The mechanism was set up under the Coalition but despite one in five companies failing to meet their reduction targets, none of them have faced penalties. As a result, emissions have increased in the sector by 7 per cent since the system was introduced. Labor claims it will act to give it “teeth”.
But it still plans to allow use of offsets to deliver 19 per cent of the reductions, according to the Reputex modelling that Labor has released.
It could end up being far more. New fossil fuel projects such as the Scarborough gas hub would drastically increase Australia’s direct emissions, due to gases released during mining. These would also need to be offset.
Offsets a scam
The idea behind offsetting is that companies pay for projects that reduce emissions and store carbon, including tree planting, preventing deforestation, or the capture of greenhouse gases like methane from landfill.
Pocock has raised issues with two specific types of offsets—tree planting to replace timber plantations after logging and the capture of gases from landfill. Both were allowed into Australia’s carbon credit scheme just months before the election.
But the whole offsets scheme has been “largely a sham”, Professor Andrew Macintosh, the former head of the government Emissions Reduction Assurance Committee set up to monitor it, says.
His colleagues investigated 119 tree regeneration projects and found that despite being awarded 17.5 million credits under the scheme, total forest area had hardly increased.

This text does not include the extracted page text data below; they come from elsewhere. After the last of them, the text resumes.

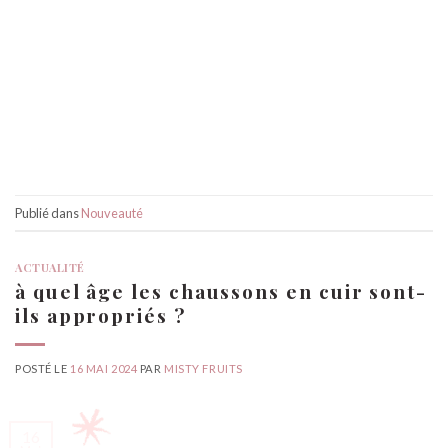
Publié dans
Nouveauté
ACTUALITÉ
à quel âge les chaussons en cuir sont-
ils appropriés ?
POSTÉ LE
16 MAI 2024
PAR
MISTY FRUITS
16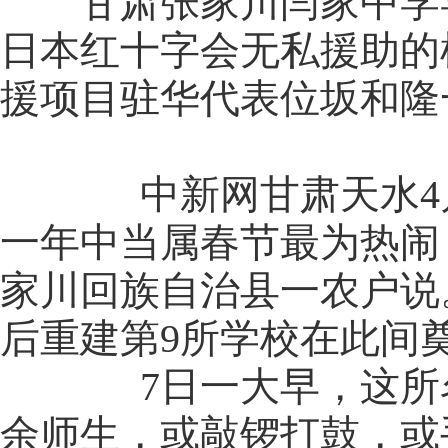
甘肃张家川闫家中学学
日本红十字会无私援助的
援项目驻华代表位坂和隆
中新网甘肃天水4月7日
一年中当属春节最为热闹
家川回族自治县一农户说
后重建第9所学校在此间
7日一大早，这所名为
余师生，或敲锣打鼓，或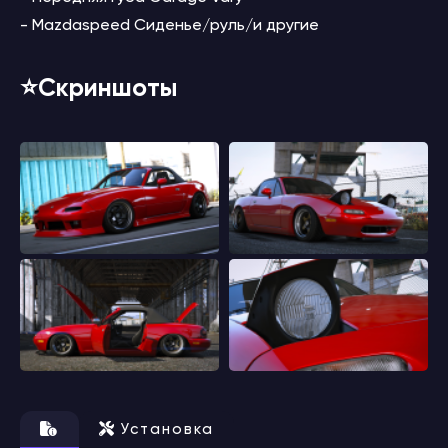
- Mazdaspeed Сиденье/руль/и другие
⭐️Скриншоты
Установка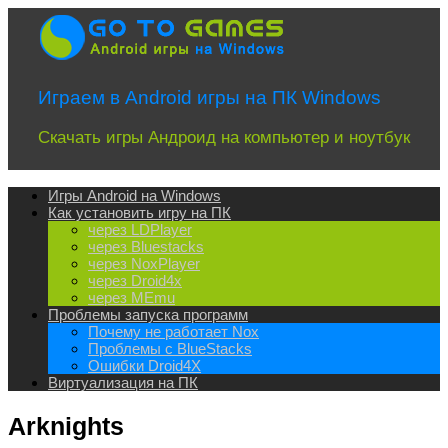
Перейти
к
содержимому
Играем в Android игры на ПК Windows
Скачать игры Андроид на компьютер и ноутбук
Игры Android на Windows
Как установить игру на ПК
через LDPlayer
через Bluestacks
через NoxPlayer
через Droid4x
через MEmu
Проблемы запуска программ
Почему не работает Nox
Проблемы с BlueStacks
Ошибки Droid4X
Виртуализация на ПК
Arknights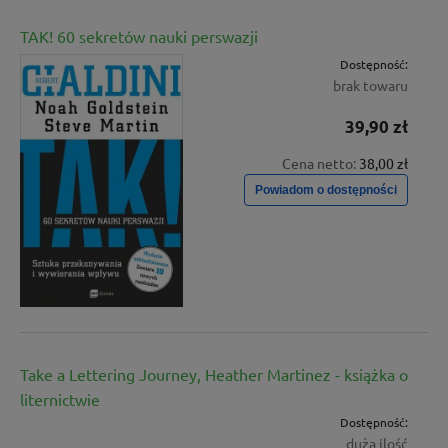
TAK! 60 sekretów nauki perswazji
Dostępność:
brak towaru
39,90 zł
Cena netto:
38,00 zł
Powiadom o dostępności
Take a Lettering Journey, Heather Martinez - książka o
liternictwie
Dostępność:
duża ilość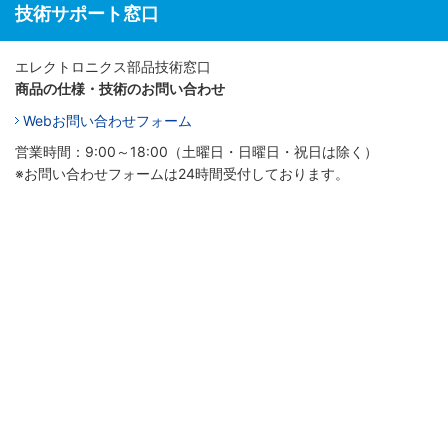
技術サポート窓口
エレクトロニクス部品技術窓口
商品の仕様・技術のお問い合わせ
Webお問い合わせフォーム
営業時間：9:00～18:00（土曜日・日曜日・祝日は除く）
※お問い合わせフォームは24時間受付しております。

Macintosh and fellow academics Megan Evans and Don Butler wrote that, “Credits have been issued for emissions reductions that were not real or additional, such as protecting forests that were never going to be cleared, growing trees that were already there, growing forests in places that will never sustain them permanently.”
Labor has announced a review. But the problem is not just with the Coalition’s scheme. The whole idea of offsets is bankrupt. Projects that would have happened anyway are too easy to pass off as new offsets. And “offsets” based on storing carbon in vegetation, which can quickly burn or decompose, simply cannot compensate for burning fossilised carbon, formed underground over millions of years.
When there are big profits to be made, companies have an interest in cutting corners and cooking the books.
There is an important role for some activities that currently generate climate credits, like reforestation or Indigenous fire management, which can help rehabilitate ecosystems and mitigate the impact of climate change. But this should be happening in addition to making real reductions in emissions, not as an excuse for more fossil fuels.
Offset schemes should be banned to force companies to actually reduce emissions.
As long as Labor’s target relies on the use of offsets, it will not even deliver a 43 per cent emissions reduction. The future of the planet is more important than corporate profits—it’s time to get serious about tackling the climate emergency.